(Page-level text extractions)
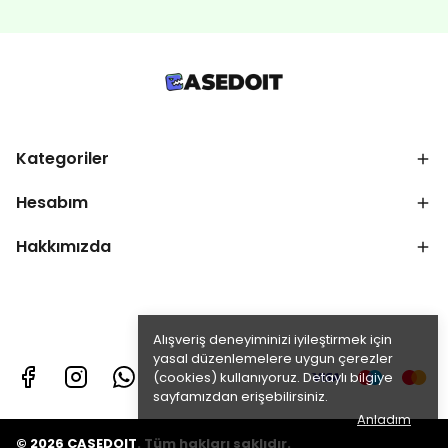
Kategoriler
Hesabım
Hakkımızda
Alışveriş deneyiminizi iyileştirmek için
yasal düzenlemelere uygun çerezler
(cookies) kullanıyoruz. Detaylı bilgiye
sayfamızdan erişebilirsiniz.
Anladım
© 2026 CASEDOIT. Tüm hakları saklıdır.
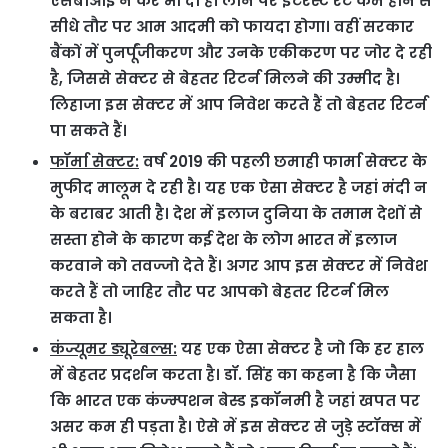
एसबीआई ने कर भी दी है। लोन पर इंटरेस्ट रेट कम होने से
सीधे तौर पर आम आदमी को फायदा होगा। वहीं सरकार
बैंकों में पुनर्पूंजीकरण और उनके एकीकरण पर जोर दे रही
है, जिससे सेक्टर से बेहतर रिटर्न मिलने की उम्मीद है।
लिहाजा इस सेक्टर में आप निवेश करते हैं तो बेहतर रिटर्न
पा सकते हैं।
फॉर्मा सेक्टर:
वर्ष 2019 की पहली छमाही फार्मा सेक्टर के
मुफीद मालूम दे रही है। यह एक ऐसा सेक्टर है जहां मंदी न
के बराबर आती है। देश में इलाज दुनिया के तमाम देशों से
सस्ता होने के कारण कई देश के लोग भारत में इलाज
करवाने को तवज्जो देते हैं। अगर आप इस सेक्टर में निवेश
करते हैं तो जाहिर तौर पर आपको बेहतर रिटर्न मिल
सकता है।
कंज्यूमर ड्यूरेबल्स:
यह एक ऐसा सेक्टर है जो कि हर हाल
में बेहतर प्रदर्शन करता है। डॉ. सिंह का कहना है कि जैसा
कि भारत एक कंज्म्पशन बेस्ड इकॉनमी है जहां खपत पर
असर कम ही पड़ता है। ऐसे में इस सेक्टर से जुड़े स्टॉक्स में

Task brief: An exact transcription of all the entries is required, without the pictures.

Answer to the exercise:
Kategoriler
Hesabım
Hakkımızda
Alışveriş deneyiminizi iyileştirmek için
yasal düzenlemelere uygun çerezler
(cookies) kullanıyoruz. Detaylı bilgiye
sayfamızdan erişebilirsiniz.
Anladım
© 2026 CASEDOIT. Tüm hakları saklıdır.
एसबीआई ने कर भी दी है। लोन पर इंटरेस्ट रेट कम होने से
सीधे तौर पर आम आदमी को फायदा होगा। वहीं सरकार
बैंकों में पुनर्पूंजीकरण और उनके एकीकरण पर जोर दे रही
है, जिससे सेक्टर से बेहतर रिटर्न मिलने की उम्मीद है।
लिहाजा इस सेक्टर में आप निवेश करते हैं तो बेहतर रिटर्न
पा सकते हैं।
फॉर्मा सेक्टर:
वर्ष 2019 की पहली छमाही फार्मा सेक्टर के
मुफीद मालूम दे रही है। यह एक ऐसा सेक्टर है जहां मंदी न
के बराबर आती है। देश में इलाज दुनिया के तमाम देशों से
सस्ता होने के कारण कई देश के लोग भारत में इलाज
करवाने को तवज्जो देते हैं। अगर आप इस सेक्टर में निवेश
करते हैं तो जाहिर तौर पर आपको बेहतर रिटर्न मिल
सकता है।
कंज्यूमर ड्यूरेबल्स:
यह एक ऐसा सेक्टर है जो कि हर हाल
में बेहतर प्रदर्शन करता है। डॉ. सिंह का कहना है कि जैसा
कि भारत एक कंज्म्पशन बेस्ड इकॉनमी है जहां खपत पर
असर कम ही पड़ता है। ऐसे में इस सेक्टर से जुड़े स्टॉक्स में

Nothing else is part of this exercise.